Please show every line in the entries below that includes the word "cucchiaio".

= = = =

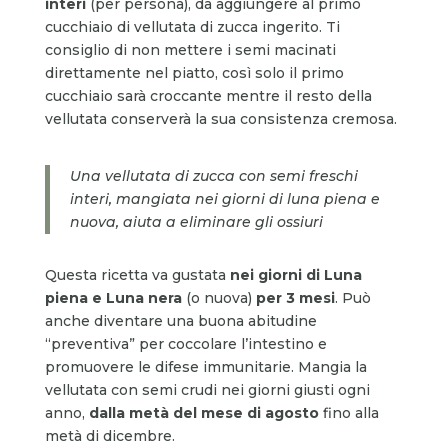
interi
(per persona), da aggiungere al primo
cucchiaio di vellutata di zucca ingerito. Ti
consiglio di non mettere i semi macinati
direttamente nel piatto, così solo il primo
cucchiaio sarà croccante mentre il resto della
vellutata conserverà la sua consistenza cremosa.
Una vellutata di zucca con semi freschi
interi, mangiata nei giorni di luna piena e
nuova, aiuta a eliminare gli ossiuri
Questa ricetta va gustata
nei giorni di Luna
piena e Luna nera
(o nuova)
per 3 mesi
. Può
anche diventare una buona abitudine
“preventiva” per coccolare l’intestino e
promuovere le difese immunitarie. Mangia la
vellutata con semi crudi nei giorni giusti ogni
anno,
dalla metà del mese di agosto
fino alla
metà di dicembre.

= = = =

* Solution to this task *
cucchiaio di vellutata di zucca ingerito. Ti
cucchiaio sarà croccante mentre il resto della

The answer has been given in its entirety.